Mora tenía una forma extraña de mezclar la charla grosera con las menciones cristianas. Al principio Bosch había pensado que simplemente estaba siguiendo la estela de los renacidos que tan de moda estaban en el departamento años atrás, pero nunca estuvo seguro. Una vez vio que Mora se santiguaba y decía una oración silenciosa en una de las escenas del crimen del Fabricante de Muñecas. A causa de la desazón que Bosch sentía, había mantenido escaso contacto con Mora desde la muerte de Norman Church y la ruptura del equipo de investigación. Mora volvió a antivicio y a Bosch lo enviaron a Hollywood. Ocasionalmente se habían encontrado en los juzgados o en el Seven o el Red Wind. Pero incluso en los bares solían estar en grupos distintos y sentarse aparte, turnándose en enviar botellas adelante y atrás.

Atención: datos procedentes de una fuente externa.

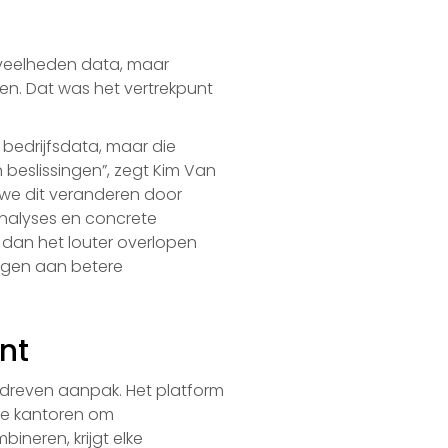
n
veelheden data, maar
en. Dat was het vertrekpunt
bedrijfsdata, maar die
 beslissingen”, zegt Kim Van
 we dit veranderen door
analyses en concrete
 dan het louter overlopen
ragen aan betere
nt
dreven aanpak. Het platform
de kantoren om
ineren, krijgt elke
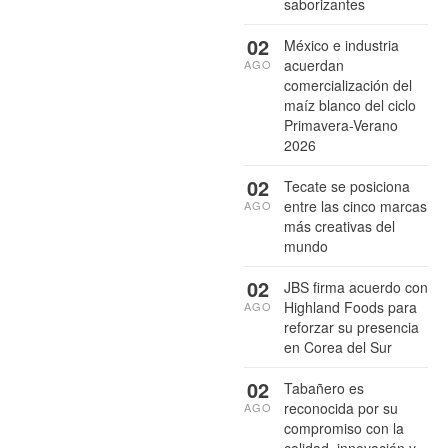
saborizantes
02
México e industria
acuerdan
AGO
comercialización del
maíz blanco del ciclo
Primavera-Verano
2026
02
Tecate se posiciona
entre las cinco marcas
AGO
más creativas del
mundo
02
JBS firma acuerdo con
Highland Foods para
AGO
reforzar su presencia
en Corea del Sur
02
Tabañero es
reconocida por su
AGO
compromiso con la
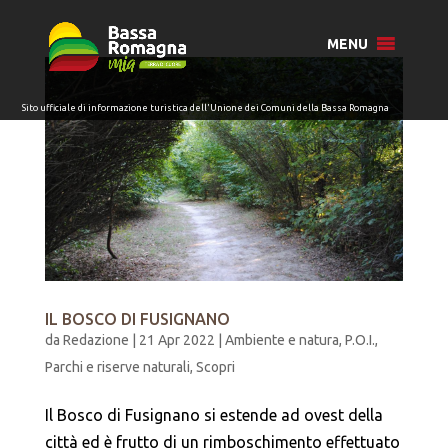
per:
MENU
IL BOSCO DI FUSIGNANO
da
Redazione
|
21 Apr 2022
|
Ambiente e natura
,
P.O.I.
,
Parchi e riserve naturali
,
Scopri
Il Bosco di Fusignano si estende ad ovest della
città ed è frutto di un rimboschimento effettuato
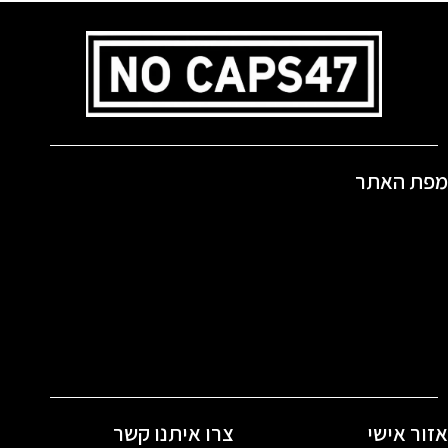
פת האתר
זור אישי
צרו איתנו קשר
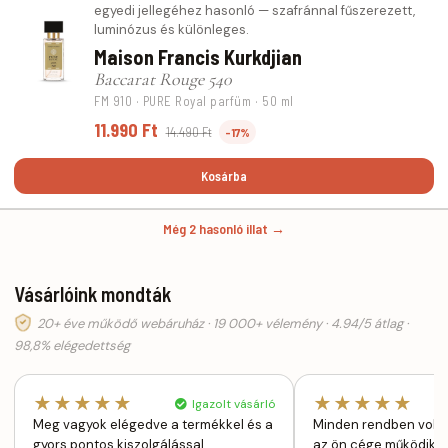
egyedi jellegéhez hasonló — szafránnal fűszerezett,
luminózus és különleges.
Maison Francis Kurkdjian
Baccarat Rouge 540
FM 910 · PURE Royal parfüm · 50 ml
11.990 Ft
14.490 Ft
-17%
Kosárba
Még 2 hasonló illat →
Vásárlóink mondták
20+ éve működő webáruház · 19 000+ vélemény · 4.94/5 átlag ·
98,8% elégedettség
★★★★★
★★★★★
Igazolt vásárló
Meg vagyok elégedve a termékkel és a
Minden rendben volt 
gyors pontos kiszolgálással,
az ön cége működik m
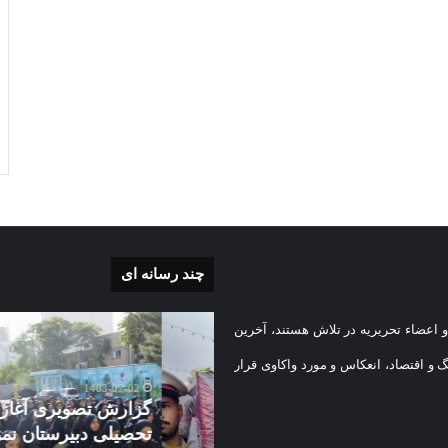
چند رسانه ای
گزارش
 اعضاء تحریریه در تلاش هستند، آخرین
ی
تصویری
آغاز
گ و اقتصاد، انعکاس و مورد واکاوی قرار
سال
1403-07-02
تحصیلی
گزارش تصویری آغاز سال
دبیرستان
تحصیلی دبیرستان نمونه دول
1403-08-
نمونه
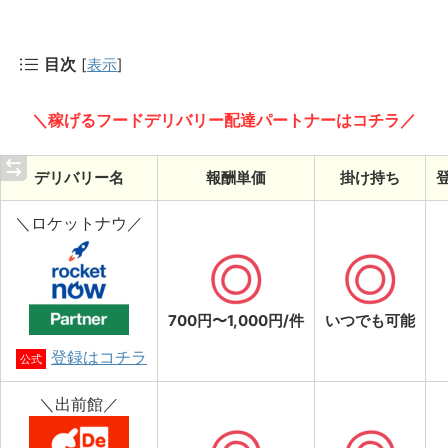
目次
[
表示
]
＼稼げるフードデリバリー配達パートナーはコチラ／
デリバリー名
報酬単価
掛け持ち
＼ロケットナウ／
700円〜1,000円/件
いつでも可能
登録はコチラ
公式
＼出前館／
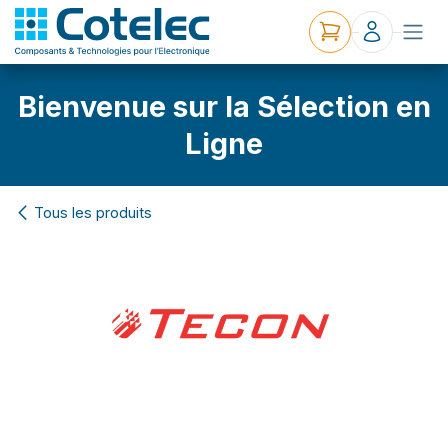
Bienvenue sur la Sélection en
Ligne
Tous les produits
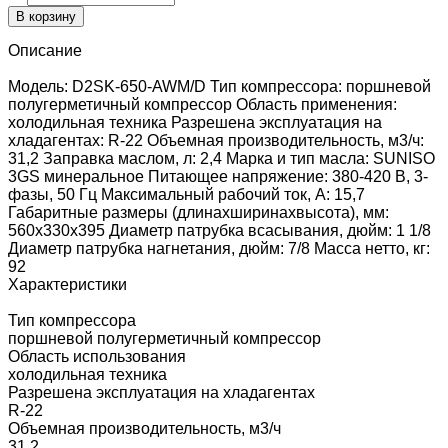
В корзину
Описание
Модель: D2SK-650-AWM/D Тип компрессора: поршневой
полугерметичный компрессор Область применения:
холодильная техника Разрешена эксплуатация на
хладагентах: R-22 Объемная производительность, м3/ч:
31,2 Заправка маслом, л: 2,4 Марка и тип масла: SUNISO
3GS минеральное Питающее напряжение: 380-420 В, 3-
фазы, 50 Гц Максимальный рабочий ток, А: 15,7
Габаритные размеры (длинаxширинаxвысота), мм:
560x330x395 Диаметр патрубка всасывания, дюйм: 1 1/8
Диаметр патрубка нагнетания, дюйм: 7/8 Масса нетто, кг:
92
Характеристики
Тип компрессора
поршневой полугерметичный компрессор
Область использования
холодильная техника
Разрешена эксплуатация на хладагентах
R-22
Объемная производительность, м3/ч
31.2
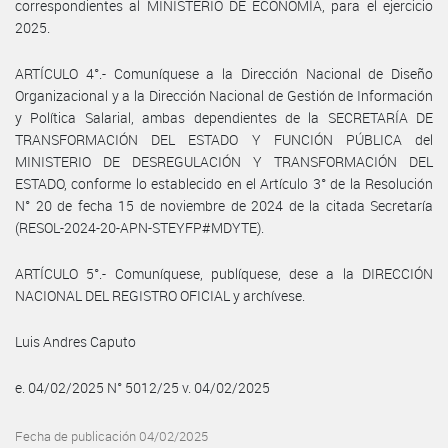
correspondientes al MINISTERIO DE ECONOMÍA, para el ejercicio
2025.
ARTÍCULO 4°.- Comuníquese a la Dirección Nacional de Diseño
Organizacional y a la Dirección Nacional de Gestión de Información
y Política Salarial, ambas dependientes de la SECRETARÍA DE
TRANSFORMACIÓN DEL ESTADO Y FUNCIÓN PÚBLICA del
MINISTERIO DE DESREGULACIÓN Y TRANSFORMACIÓN DEL
ESTADO, conforme lo establecido en el Artículo 3° de la Resolución
N° 20 de fecha 15 de noviembre de 2024 de la citada Secretaría
(RESOL-2024-20-APN-STEYFP#MDYTE).
ARTÍCULO 5°.- Comuníquese, publíquese, dese a la DIRECCIÓN
NACIONAL DEL REGISTRO OFICIAL y archívese.
Luis Andres Caputo
e. 04/02/2025 N° 5012/25 v. 04/02/2025
Fecha de publicación 04/02/2025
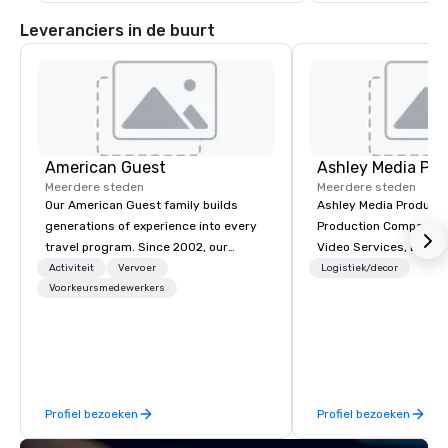
Leveranciers in de buurt
American Guest
Ashley Media Pro
Meerdere steden
Meerdere steden
Our American Guest family builds
Ashley Media Productio
generations of experience into every
Production Company p
travel program. Since 2002, our
Video Services, Event
mission has been to capture the
Traditional Video Prod
Activiteit
Vervoer
Logistiek/decor
imagination of your corporate guests
Voorkeursmedewerkers
Event AV Services
with tailored incentives, events,
meetings, and VIP travel experiences
throughout the USA and beyond. From
initial contact, through planning,
sourcing, contracting, and on-site
Profiel bezoeken
Profiel bezoeken
management, we treat your project as
if we were the client. Our personal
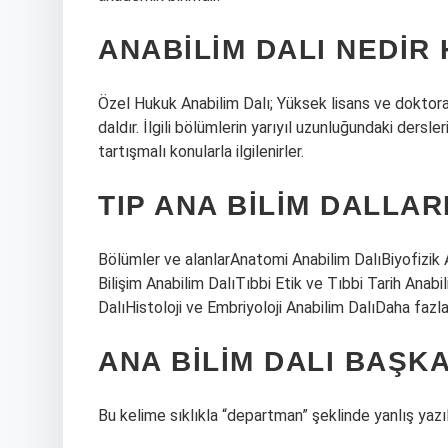
ANABILIM DALI NEDIR
Özel Hukuk Anabilim Dalı; Yüksek lisans ve doktora 
daldır. İlgili bölümlerin yarıyıl uzunluğundaki dersl
tartışmalı konularla ilgilenirler.
TIP ANA BILIM DALLAR
Bölümler ve alanlarAnatomi Anabilim DalıBiyofizik A
Bilişim Anabilim DalıTıbbi Etik ve Tıbbi Tarih Anabi
DalıHistoloji ve Embriyoloji Anabilim DalıDaha faz
ANA BILIM DALI BAŞKA
Bu kelime sıklıkla “departman” şeklinde yanlış yazılı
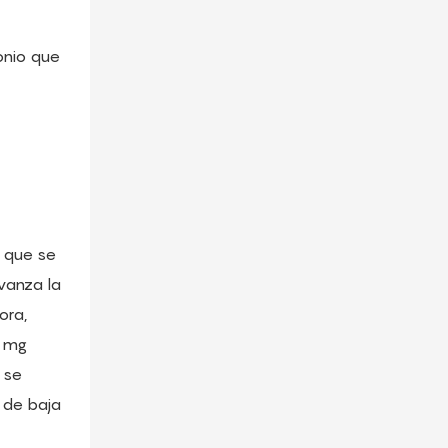
onio que
a que se
vanza la
ora,
0 mg
 se
a de baja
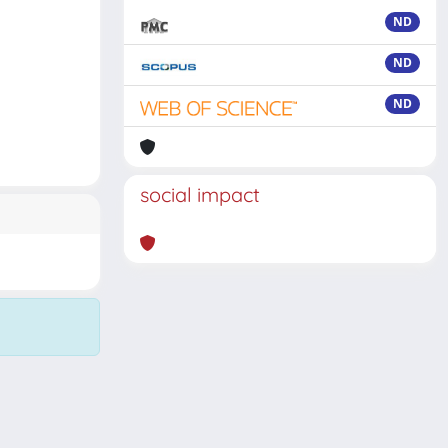
ND
ND
ND
social impact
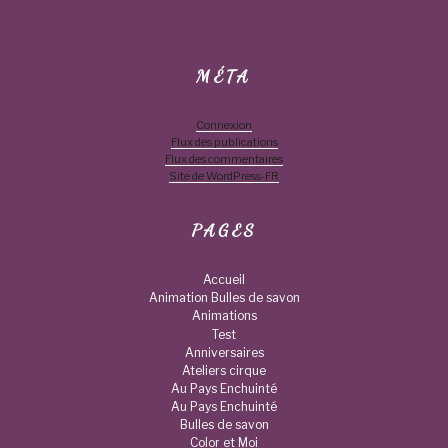
MÉTA
Connexion
Flux des publications
Flux des commentaires
Site de WordPress-FR
PAGES
Accueil
Animation Bulles de savon
Animations
Test
Anniversaires
Ateliers cirque
Au Pays Enchuinté
Au Pays Enchuinté
Bulles de savon
Color et Moi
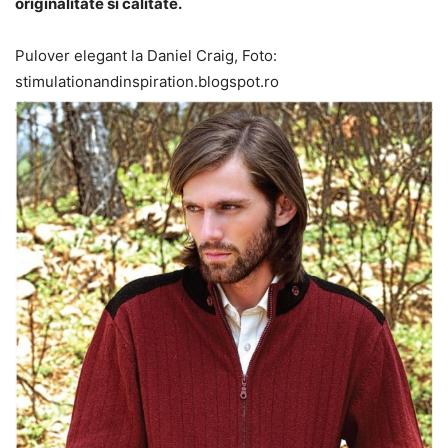
originalitate si calitate.
Pulover elegant la Daniel Craig, Foto:
stimulationandinspiration.blogspot.ro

– Harry, definitivamente la chica estaba entre los vivos hasta hace dos años. Esta peli que te has encontrado, Historias de la cripta, la rodaron hace dos años. Eso significa que Church definitivamente no la mató… Probablemente lo hizo el que mandó la nota. No sé si es una noticia buena o mala.
– Yo tampoco.
Church tenía una coartada a prueba de bombas para el asesinato de Kaminski: estaba muerto. Si a eso se añadía la supuesta coartada que la cinta de vídeo de Wieczorek le proporcionaba para el undécimo asesinato… La sensación de paranoia de Bosch se estaba convirtiendo en pánico. Durante cuatro años no había tenido ninguna duda sobre quién lo había hecho.
– Bueno, ¿cómo está yendo el juicio? -preguntó Mora.
– No preguntes. ¿Puedo usar tu teléfono?
Bosch marcó el número de el busca de Edgar y a continuación el número de Mora. Después de colgar para esperar la llamada, no sabía qué más decir.
– El juicio es un juicio. ¿Sigues citado para testificar?
– Sí, para mañana. No sé qué quiere de mí. Ni siquiera estuve allí la noche que mataste a aquel cabrón.